Jokowi diyakini sadar bahwa dirinya tidak memiliki modal politik yang besar. Satu-satunya modal Jokowi adalah popularitas yang dipompa dengan kecepatan tinggi sejak sekitar tiga tahun lalu, saat namanya muncul dalam bursa calon gubernur DKI Jakarta.
Sementara modal dalam arti dukungan partai politik, Jokowi nyaris tidak punya. Saat maju dalam pemilihan gubernur tahun 2012, mantan walikota Solo ini adalah komoditas yang digunakan Partai Gerindra untuk mencuri perhatian publik. Sementara menjelang pemilihan presiden tahun lalu, giliran PDI Perjuangan yang memanfaatkan Jokowi untuk mempertahankan popularitas partai itu.
Demikian disampaikan aktivis Front Pelopor, Ristiyanto, dalam perbincangan dengan redaksi.
Karena tidak punya modal berupa dukungan partai politik, maka di awal-awal pemerintahannya Jokowi memilih mengalah.
"Indikasi ini dapat dilihat dari susunan Kabinet Kerja yang tidak mencerminkan semangat untuk memperjuangkan prinsip Trisakti dan ekonomi kerakyatan," ujar pria yang kerap disapa Mas Ris ini.
"Dalam tahap itu, Jokowi memilih
Ngalah, dan mengikuti semua keinginan orang-orang yang membantunya menduduki kursi RI-1," ujar dosen di Universitas Bung Karno (UBK) ini.
Kini, menurut Mas Ris, Jokowi sedang berada di fase
Ngalih atau menghindar. Ini terlihat dari kebijakan yang diambilnya dalam menyelesaikan konflik antara Polri dan Komisi Pemberantasan Korupsi (KPK) yang sebetulnya merupakan pucnak dari kepentingan pihak-pihak yang menekan dan memanfaatkan Jokowi.

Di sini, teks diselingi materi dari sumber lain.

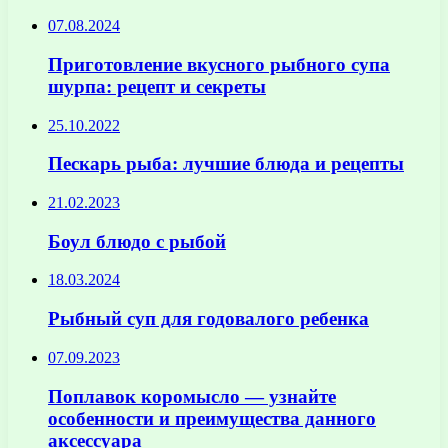
07.08.2024
Приготовление вкусного рыбного супа
шурпа: рецепт и секреты
25.10.2022
Пескарь рыба: лучшие блюда и рецепты
21.02.2023
Боул блюдо с рыбой
18.03.2024
Рыбный суп для годовалого ребенка
07.09.2023
Поплавок коромысло — узнайте
особенности и преимущества данного
аксессуара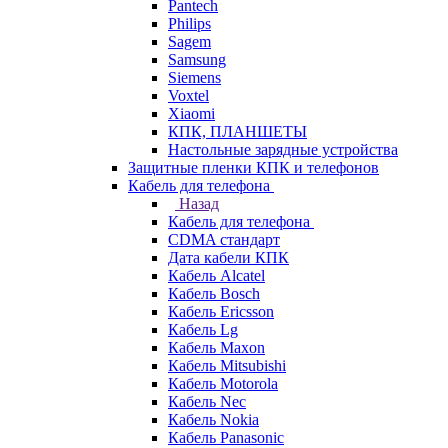
Pantech
Philips
Sagem
Samsung
Siemens
Voxtel
Xiaomi
КПК, ПЛАНШЕТЫ
Настольные зарядные устройства
Защитные пленки КПК и телефонов
Кабель для телефона
Назад
Кабель для телефона
CDMA стандарт
Дата кабели КПК
Кабель Alcatel
Кабель Bosch
Кабель Ericsson
Кабель Lg
Кабель Maxon
Кабель Mitsubishi
Кабель Motorola
Кабель Nec
Кабель Nokia
Кабель Panasonic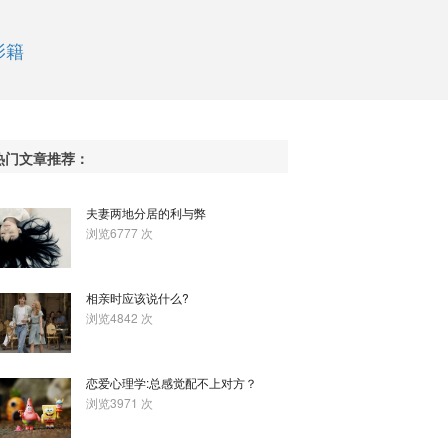
影籍
热门文章推荐：
夫妻两地分居的利与弊
浏览6777 次
相亲时应该说什么?
浏览4842 次
恋爱心理学:总感觉配不上对方？
浏览3971 次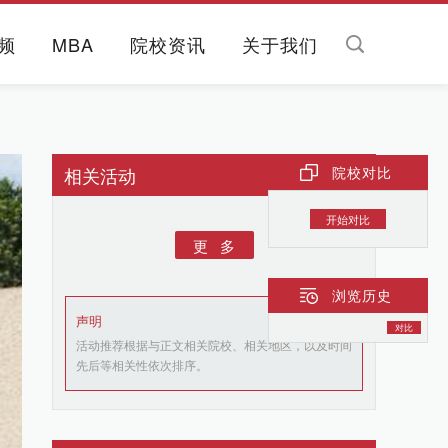
频
MBA
院校资讯
关于我们
相关活动
院校对比
开始对比
更 多
浏览历史
声明
对比
活动推荐根据与正文相关院校、相关地区，以及时间
先后等相关性依次排序。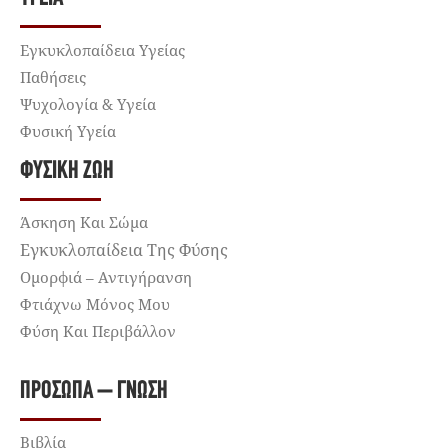
Εγκυκλοπαίδεια Υγείας
Παθήσεις
Ψυχολογία & Υγεία
Φυσική Υγεία
ΦΥΣΙΚΉ ΖΩΉ
Άσκηση Και Σώμα
Εγκυκλοπαίδεια Της Φύσης
Ομορφιά – Αντιγήρανση
Φτιάχνω Μόνος Μου
Φύση Και Περιβάλλον
ΠΡΌΣΩΠΑ – ΓΝΏΣΗ
Βιβλία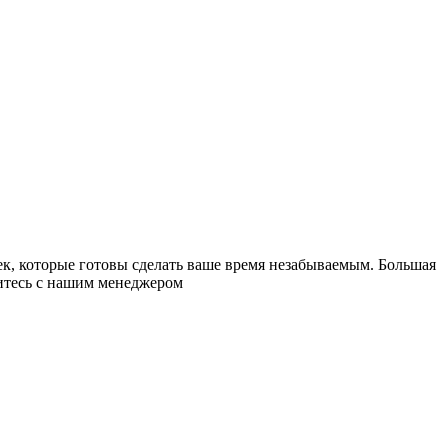
к, которые готовы сделать ваше время незабываемым. Большая
житесь с нашим менеджером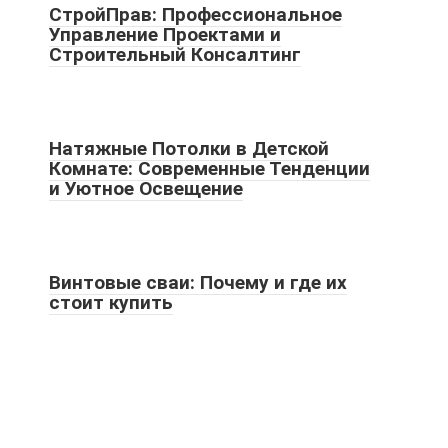
СтройПрав: Профессиональное
Управление Проектами и
Строительный Консалтинг
Натяжные Потолки в Детской
Комнате: Современные Тенденции
и Уютное Освещение
Винтовые сваи: Почему и где их
стоит купить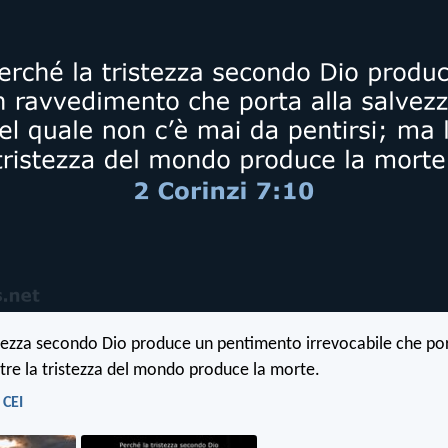
stezza secondo Dio produce un pentimento irrevocabile che por
tre la tristezza del mondo produce la morte.
 CEI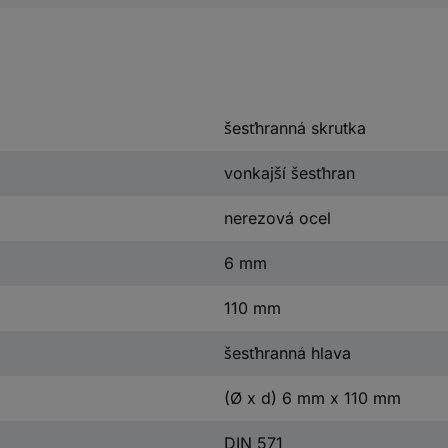
šesťhranná skrutka
vonkajší šesťhran
nerezová ocel
6 mm
110 mm
šesťhranná hlava
(Ø x d) 6 mm x 110 mm
DIN 571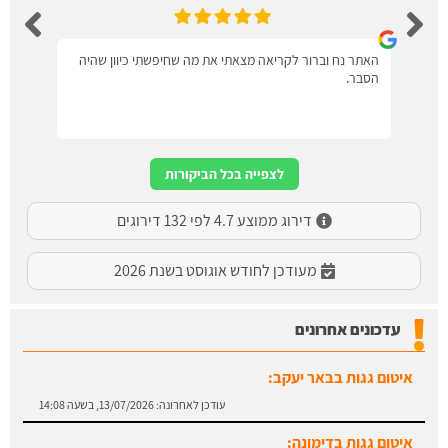
האתר נח וברור לקריאה מצאתי את מה שחיפשתי כיוון שהיה
הסבר.
לצפייה בכל הביקורות
דירוג ממוצע 4.7 לפי 132 דירוגים
מעודכן לחודש אוגוסט בשנת 2026
עדכונים אחרונים
איטום גגות בבאר יעקב:
עודכן לאחרונה:
13/07/2026, בשעה 14:08
איטום גגות בדימונה: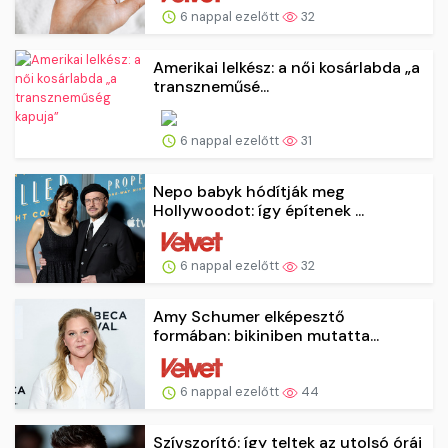
6 nappal ezelőtt
32
Amerikai lelkész: a női kosárlabda „a
transzneműsé...
6 nappal ezelőtt
31
Nepo babyk hódítják meg
Hollywoodot: így építenek ...
6 nappal ezelőtt
32
Amy Schumer elképesztő
formában: bikiniben mutatta...
6 nappal ezelőtt
44
Szívszorító: így teltek az utolsó órái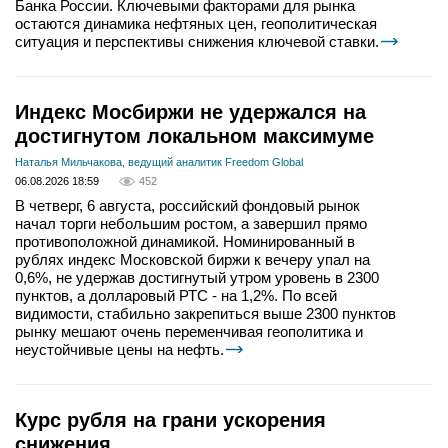
Банка России. Ключевыми факторами для рынка
остаются динамика нефтяных цен, геополитическая
ситуация и перспективы снижения ключевой ставки.
Индекс Мосбиржи не удержался на
достигнутом локальном максимуме
Наталья Мильчакова, ведущий аналитик Freedom Global
06.08.2026 18:59
452
В четверг, 6 августа, российский фондовый рынок
начал торги небольшим ростом, а завершил прямо
противоположной динамикой. Номинированный в
рублях индекс Московской биржи к вечеру упал на
0,6%, не удержав достигнутый утром уровень в 2300
пунктов, а долларовый РТС - на 1,2%. По всей
видимости, стабильно закрепиться выше 2300 пунктов
рынку мешают очень переменчивая геополитика и
неустойчивые цены на нефть.
Курс рубля на грани ускорения
снижения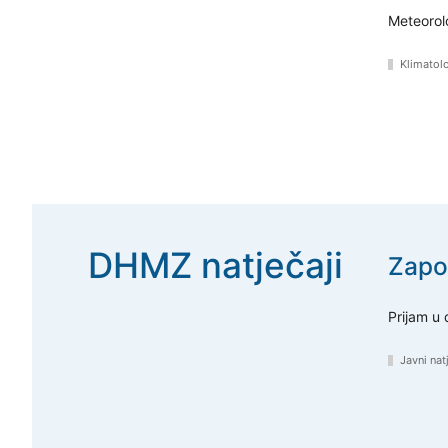
Meteorol
Klimatol
DHMZ natječaji
Zapo
Prijam u
Javni nat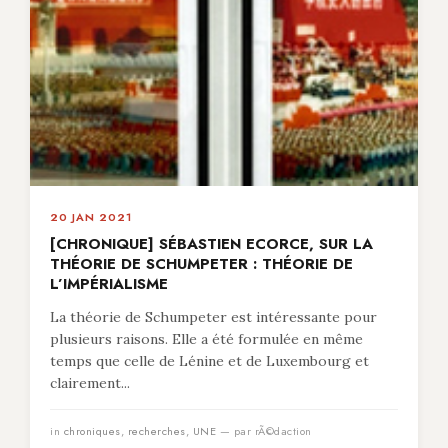
20 JAN 2021
[CHRONIQUE] SÉBASTIEN ECORCE, SUR LA
THÉORIE DE SCHUMPETER : THÉORIE DE
L’IMPÉRIALISME
La théorie de Schumpeter est intéressante pour
plusieurs raisons. Elle a été formulée en même
temps que celle de Lénine et de Luxembourg et
clairement...
in
chroniques
,
recherches
,
UNE
— par rÃ©daction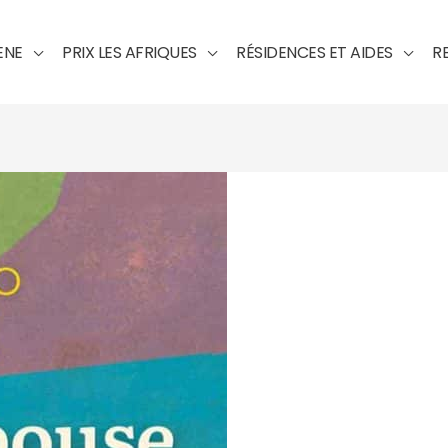
ENE
PRIX LES AFRIQUES
RÉSIDENCES ET AIDES
R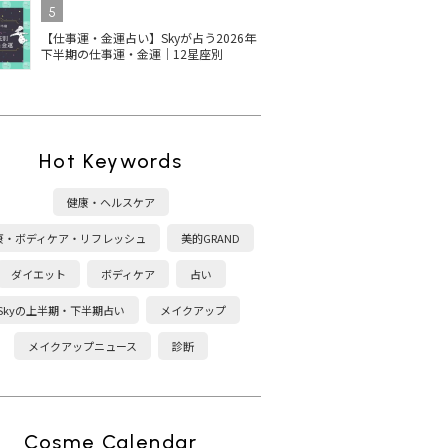
5
【仕事運・金運占い】Skyが占う2026年
下半期の仕事運・金運｜12星座別
Hot Keywords
健康・ヘルスケア
康・ボディケア・リフレッシュ
美的GRAND
ダイエット
ボディケア
占い
Skyの上半期・下半期占い
メイクアップ
メイクアップニュース
診断
Cosme Calendar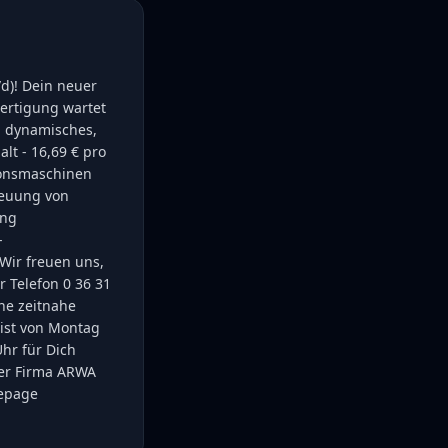
d)! Dein neuer
ertigung wartet
in dynamisches,
lt - 16,69 € pro
ionsmaschinen
reuung von
ung
-
 Wir freuen uns,
r Telefon 0 36 31
ne zeitnahe
ist von Montag
hr für Dich
der Firma ARWA
mepage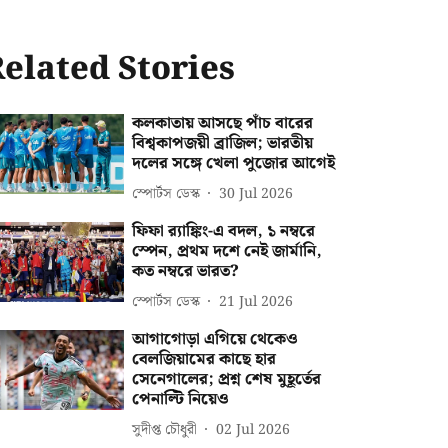
elated Stories
কলকাতায় আসছে পাঁচ বারের
বিশ্বকাপজয়ী ব্রাজিল; ভারতীয়
দলের সঙ্গে খেলা পুজোর আগেই
স্পোর্টস ডেস্ক
30 Jul 2026
ফিফা র‍্যাঙ্কিং-এ বদল, ১ নম্বরে
স্পেন, প্রথম দশে নেই জার্মানি,
কত নম্বরে ভারত?
স্পোর্টস ডেস্ক
21 Jul 2026
আগাগোড়া এগিয়ে থেকেও
বেলজিয়ামের কাছে হার
সেনেগালের; প্রশ্ন শেষ মুহূর্তের
পেনাল্টি নিয়েও
সুদীপ্ত চৌধুরী
02 Jul 2026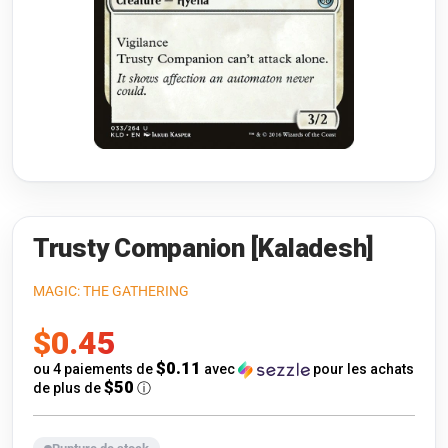
Riftbound: League of Legends
Open s
Flesh and Blood
Open s
Pokémon
Open s
One Piece
Open s
Cyberpunk TCG
Open s
Gundam Card Game
Trusty Companion [Kaladesh]
Warlord: Saga of the Storm
MAGIC: THE GATHERING
Prix
$0.45
Neopets Battledome
de
$0.11
ou 4 paiements de
avec
pour les achats
Accessoires
$50
de plus de
ⓘ
vente
🎁 Cartes-Cadeaux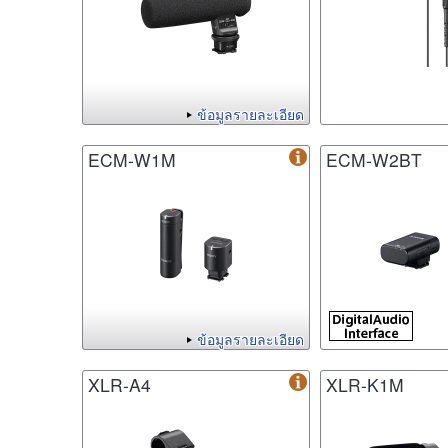
ข้อมูลรายละเอียด
ECM-W1M
ECM-W2BT
ข้อมูลรายละเอียด
XLR-A4
XLR-K1M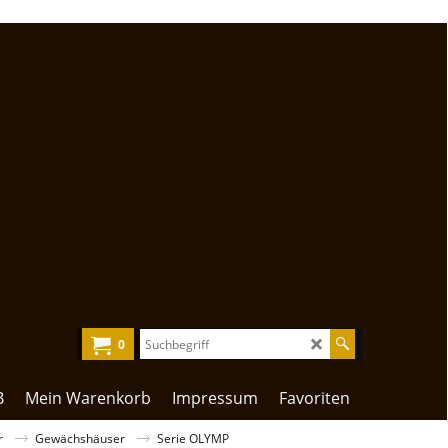
0
B
Mein Warenkorb
Impressum
Favoriten
r
Gewächshäuser
Serie OLYMP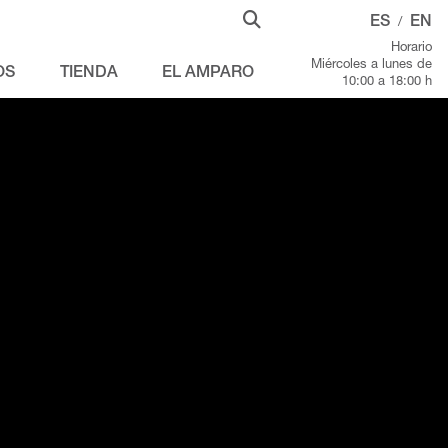
ES
EN
/
Horario
Miércoles a lunes de
OS
TIENDA
EL AMPARO
10:00 a 18:00 h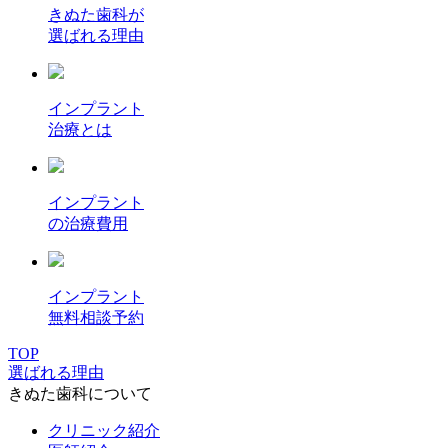
きぬた歯科が
選ばれる理由
インプラント
治療とは
インプラント
の治療費用
インプラント
無料相談予約
TOP
選ばれる理由
きぬた歯科について
クリニック紹介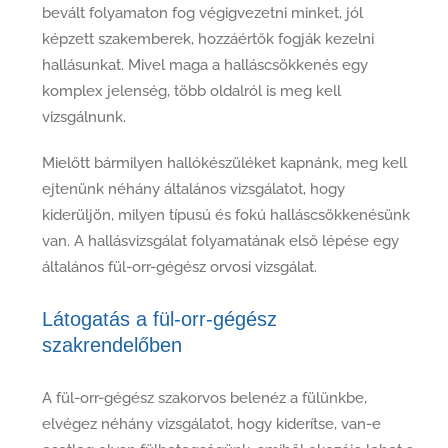
bevált folyamaton fog végigvezetni minket, jól
képzett szakemberek, hozzáértők fogják kezelni
hallásunkat. Mivel maga a halláscsökkenés egy
komplex jelenség, több oldalról is meg kell
vizsgálnunk.
Mielőtt bármilyen hallókészüléket kapnánk, meg kell
ejtenünk néhány általános vizsgálatot, hogy
kiderüljön, milyen típusú és fokú halláscsökkenésünk
van. A hallásvizsgálat folyamatának első lépése egy
általános fül-orr-gégész orvosi vizsgálat.
Látogatás a fül-orr-gégész
szakrendelőben
A fül-orr-gégész szakorvos belenéz a fülünkbe,
elvégez néhány vizsgálatot, hogy kiderítse, van-e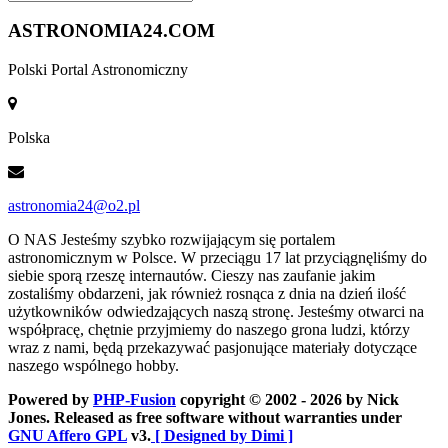
ASTRONOMIA
24.COM
Polski Portal Astronomiczny
Polska
astronomia24@o2.pl
O NAS
Jesteśmy szybko rozwijającym się portalem
astronomicznym w Polsce. W przeciągu 17 lat przyciągnęliśmy do
siebie sporą rzeszę internautów. Cieszy nas zaufanie jakim
zostaliśmy obdarzeni, jak również rosnąca z dnia na dzień ilość
użytkowników odwiedzających naszą stronę. Jesteśmy otwarci na
współpracę, chętnie przyjmiemy do naszego grona ludzi, którzy
wraz z nami, będą przekazywać pasjonujące materiały dotyczące
naszego wspólnego hobby.
Powered by
PHP-Fusion
copyright © 2002 - 2026 by Nick
Jones. Released as free software without warranties under
GNU Affero GPL
v3.
[ Designed by Dimi ]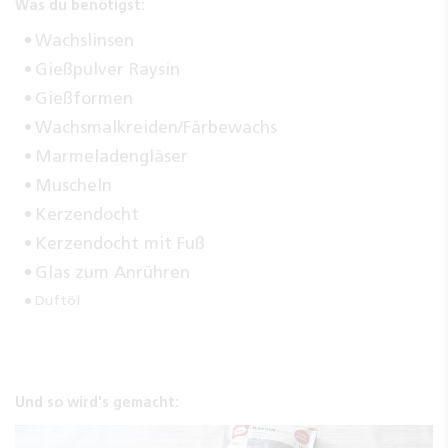
Was du benötigst:
Wachslinsen
Gießpulver Raysin
Gießformen
Wachsmalkreiden/Färbewachs
Marmeladengläser
Muscheln
Kerzendocht
Kerzendocht mit Fuß
Glas zum Anrühren
Duftöl
Und so wird's gemacht: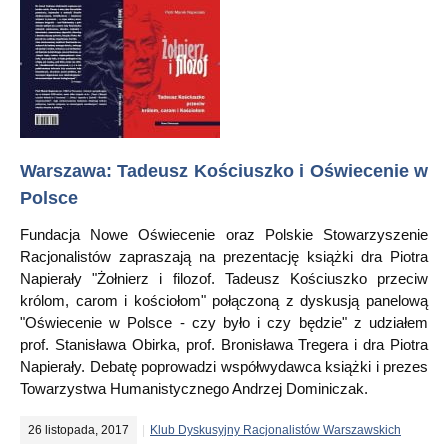
Warszawa: Tadeusz Kościuszko i Oświecenie w
Polsce
Fundacja Nowe Oświecenie oraz Polskie Stowarzyszenie
Racjonalistów zapraszają na prezentację książki dra Piotra
Napierały "Żołnierz i filozof. Tadeusz Kościuszko przeciw
królom, carom i kościołom" połączoną z dyskusją panelową
"Oświecenie w Polsce - czy było i czy będzie" z udziałem
prof. Stanisława Obirka, prof. Bronisława Tregera i dra Piotra
Napierały. Debatę poprowadzi współwydawca książki i prezes
Towarzystwa Humanistycznego Andrzej Dominiczak.
26 listopada, 2017
Klub Dyskusyjny Racjonalistów Warszawskich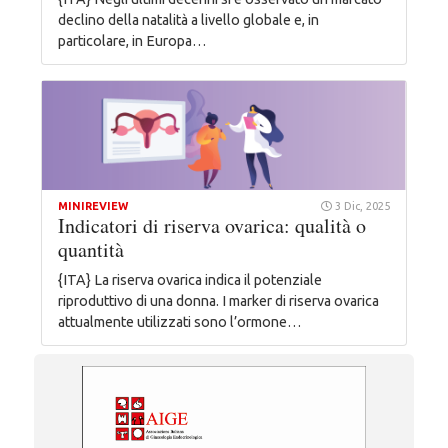
declino della natalità a livello globale e, in
particolare, in Europa…
MINIREVIEW
3 Dic, 2025
Indicatori di riserva ovarica: qualità o
quantità
{ITA} La riserva ovarica indica il potenziale
riproduttivo di una donna. I marker di riserva ovarica
attualmente utilizzati sono l’ormone…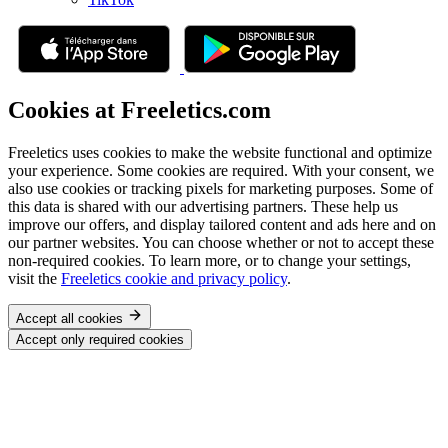
Cookies at Freeletics.com
Freeletics uses cookies to make the website functional and optimize
your experience. Some cookies are required. With your consent, we
also use cookies or tracking pixels for marketing purposes. Some of
this data is shared with our advertising partners. These help us
improve our offers, and display tailored content and ads here and on
our partner websites. You can choose whether or not to accept these
non-required cookies. To learn more, or to change your settings,
visit the
Freeletics cookie and privacy policy
.
Accept all cookies
Accept only required cookies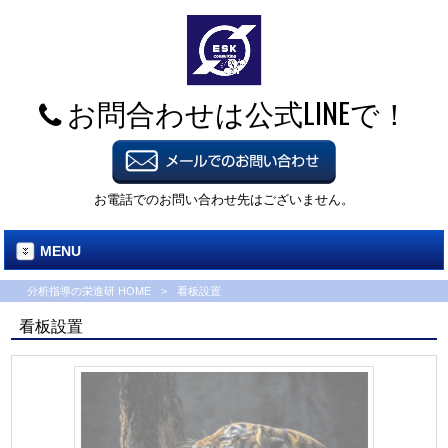
お問合わせは公式LINEで！
お電話でのお問い合わせ先はございません。
MENU
分析指導の栄進研 HOME
>
看板設置
看板設置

"Keputusan Jokowi untuk lebih sering berkantor di Istana Bogor belakangan ini pun bagian dari upaya menghindar tekanan pihak-pihak di sekitarnya," kata dia lagi.
Setelah dua fase ini,
Ngalah dan
Ngalih, publik perlu menunggu Jokowi tiba pada fase berikutnya,
Ngamuk. Dalam fase itu diharapkan Jokowi akan memperlihatkan keberaniannya, terutama dalam hal menekan balik berbagai pihak yang selama ini menekan dirinya dan memaksa dirinya menyusun kabinet yang tidak pro rakyat dan sepintas tak mampu bekerja.
"Semoga dalam fase
Ngamuk nanti Jokowi membongkar habis kabinetnya yang dipenuhi tokoh-tokoh yang tidak cakap bekerja," demikian Mas Ris.